PROMPT —
Look below. Copy each line that has "Clipboard" in it.

Excerpts from a dataset
+ + +
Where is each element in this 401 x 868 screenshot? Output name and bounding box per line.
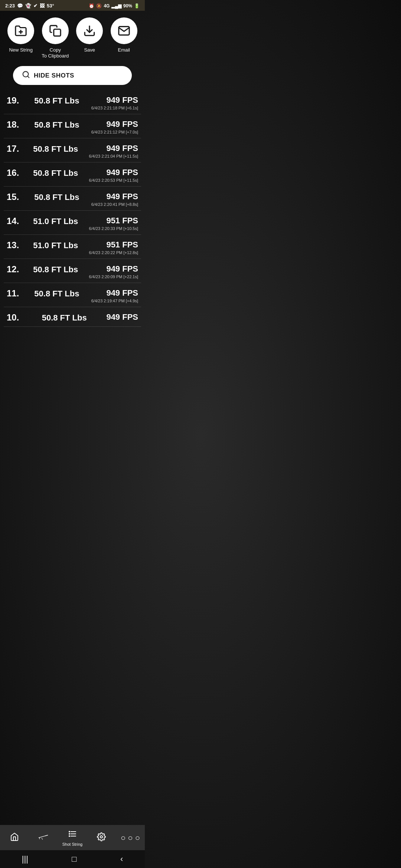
email-label: Email: [118, 47, 130, 53]
folder-plus-icon: [14, 24, 27, 37]
shot-energy: 50.8 FT Lbs: [22, 168, 89, 178]
shot-number: 17.: [7, 144, 22, 154]
shot-right: 949 FPS6/4/23 2:21:12 PM [+7.0s]: [91, 119, 138, 134]
shot-timestamp: 6/4/23 2:20:53 PM [+11.5s]: [89, 178, 138, 183]
shot-row[interactable]: 16.50.8 FT Lbs949 FPS6/4/23 2:20:53 PM […: [4, 162, 141, 187]
alarm-icon: ⏰: [89, 3, 94, 9]
shot-timestamp: 6/4/23 2:19:47 PM [+4.9s]: [91, 299, 138, 303]
shot-timestamp: 6/4/23 2:21:04 PM [+11.5s]: [89, 154, 138, 158]
shot-row[interactable]: 19.50.8 FT Lbs949 FPS6/4/23 2:21:18 PM […: [4, 90, 141, 114]
battery-pct: 90%: [123, 3, 132, 9]
shot-timestamp: 6/4/23 2:20:09 PM [+22.1s]: [89, 274, 138, 279]
shot-fps: 949 FPS: [91, 119, 138, 129]
copy-clipboard-label: CopyTo Clipboard: [42, 47, 69, 59]
shot-number: 15.: [7, 192, 22, 202]
copy-clipboard-button[interactable]: CopyTo Clipboard: [40, 17, 70, 59]
status-time: 2:23: [5, 3, 15, 9]
mute-icon: 🔕: [96, 3, 102, 9]
email-icon-circle: [111, 17, 137, 44]
battery-icon: 🔋: [134, 3, 140, 9]
hide-shots-button[interactable]: HIDE SHOTS: [13, 66, 132, 85]
vpn-icon: ✔: [33, 3, 38, 9]
status-bar: 2:23 💬 👻 ✔ 🖼 53° ⏰ 🔕 4G ▂▄▆ 90% 🔋: [0, 0, 145, 11]
shot-timestamp: 6/4/23 2:21:18 PM [+6.1s]: [91, 106, 138, 110]
message-icon: 💬: [17, 3, 23, 9]
shot-energy: 50.8 FT Lbs: [22, 119, 91, 130]
shot-energy: 51.0 FT Lbs: [22, 240, 89, 250]
status-left: 2:23 💬 👻 ✔ 🖼 53°: [5, 3, 54, 9]
signal-bars: ▂▄▆: [111, 3, 121, 9]
shot-number: 12.: [7, 264, 22, 274]
shot-row[interactable]: 10.50.8 FT Lbs949 FPS: [4, 307, 141, 327]
shot-number: 11.: [7, 288, 22, 299]
shot-number: 16.: [7, 168, 22, 178]
shot-energy: 50.8 FT Lbs: [22, 144, 89, 154]
shot-energy: 50.8 FT Lbs: [22, 192, 91, 202]
shot-row[interactable]: 13.51.0 FT Lbs951 FPS6/4/23 2:20:22 PM […: [4, 235, 141, 259]
svg-rect-2: [54, 29, 61, 36]
temperature: 53°: [47, 3, 54, 9]
shot-right: 949 FPS6/4/23 2:20:09 PM [+22.1s]: [89, 264, 138, 279]
shot-list: 19.50.8 FT Lbs949 FPS6/4/23 2:21:18 PM […: [0, 90, 145, 327]
shot-fps: 949 FPS: [106, 312, 138, 322]
hide-shots-label: HIDE SHOTS: [34, 72, 74, 79]
shot-energy: 50.8 FT Lbs: [22, 288, 91, 299]
shot-right: 949 FPS6/4/23 2:20:53 PM [+11.5s]: [89, 168, 138, 183]
shot-row[interactable]: 11.50.8 FT Lbs949 FPS6/4/23 2:19:47 PM […: [4, 283, 141, 307]
save-icon-circle: [76, 17, 103, 44]
shot-energy: 51.0 FT Lbs: [22, 216, 89, 226]
shot-number: 10.: [7, 312, 22, 323]
save-label: Save: [84, 47, 95, 53]
shot-energy: 50.8 FT Lbs: [22, 95, 91, 106]
shot-timestamp: 6/4/23 2:20:22 PM [+12.8s]: [89, 250, 138, 255]
shot-fps: 949 FPS: [89, 264, 138, 274]
shot-fps: 949 FPS: [89, 144, 138, 153]
shot-fps: 949 FPS: [91, 95, 138, 105]
shot-fps: 949 FPS: [91, 192, 138, 201]
copy-icon: [49, 24, 62, 37]
shot-energy: 50.8 FT Lbs: [22, 312, 106, 323]
new-string-button[interactable]: New String: [6, 17, 36, 53]
shot-fps: 951 FPS: [89, 240, 138, 250]
signal-icon: 4G: [104, 3, 110, 9]
shot-right: 949 FPS: [106, 312, 138, 323]
shot-row[interactable]: 18.50.8 FT Lbs949 FPS6/4/23 2:21:12 PM […: [4, 114, 141, 138]
new-string-icon-circle: [7, 17, 34, 44]
shot-right: 949 FPS6/4/23 2:20:41 PM [+8.8s]: [91, 192, 138, 207]
shot-fps: 949 FPS: [89, 168, 138, 177]
shot-fps: 951 FPS: [89, 216, 138, 226]
shot-right: 949 FPS6/4/23 2:21:04 PM [+11.5s]: [89, 144, 138, 158]
save-button[interactable]: Save: [75, 17, 104, 53]
shot-row[interactable]: 12.50.8 FT Lbs949 FPS6/4/23 2:20:09 PM […: [4, 259, 141, 283]
filter-bar: HIDE SHOTS: [0, 63, 145, 90]
shot-energy: 50.8 FT Lbs: [22, 264, 89, 274]
shot-number: 14.: [7, 216, 22, 226]
status-right: ⏰ 🔕 4G ▂▄▆ 90% 🔋: [89, 3, 140, 9]
shot-row[interactable]: 14.51.0 FT Lbs951 FPS6/4/23 2:20:33 PM […: [4, 211, 141, 235]
email-button[interactable]: Email: [109, 17, 139, 53]
shot-number: 19.: [7, 95, 22, 106]
shot-row[interactable]: 17.50.8 FT Lbs949 FPS6/4/23 2:21:04 PM […: [4, 138, 141, 162]
shot-right: 949 FPS6/4/23 2:19:47 PM [+4.9s]: [91, 288, 138, 303]
shot-timestamp: 6/4/23 2:20:33 PM [+10.5s]: [89, 226, 138, 231]
new-string-label: New String: [9, 47, 33, 53]
shot-row[interactable]: 15.50.8 FT Lbs949 FPS6/4/23 2:20:41 PM […: [4, 187, 141, 211]
shot-number: 13.: [7, 240, 22, 250]
search-icon: [22, 70, 30, 80]
shot-fps: 949 FPS: [91, 288, 138, 298]
shot-timestamp: 6/4/23 2:20:41 PM [+8.8s]: [91, 202, 138, 207]
download-icon: [83, 24, 96, 37]
shot-right: 949 FPS6/4/23 2:21:18 PM [+6.1s]: [91, 95, 138, 110]
shot-timestamp: 6/4/23 2:21:12 PM [+7.0s]: [91, 130, 138, 134]
svg-line-5: [27, 76, 29, 78]
snapchat-icon: 👻: [25, 3, 31, 9]
envelope-icon: [118, 24, 130, 37]
gallery-icon: 🖼: [40, 3, 45, 9]
copy-icon-circle: [42, 17, 69, 44]
shot-right: 951 FPS6/4/23 2:20:33 PM [+10.5s]: [89, 216, 138, 231]
shot-number: 18.: [7, 119, 22, 130]
action-bar: New String CopyTo Clipboard Save: [0, 11, 145, 63]
shot-right: 951 FPS6/4/23 2:20:22 PM [+12.8s]: [89, 240, 138, 255]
+ + +
REPLY TO THE TASK —
copy-clipboard-label: CopyTo Clipboard: [42, 47, 69, 59]
copy-clipboard-button[interactable]: CopyTo Clipboard: [40, 17, 70, 59]
action-bar: New String CopyTo Clipboard Save: [0, 11, 145, 63]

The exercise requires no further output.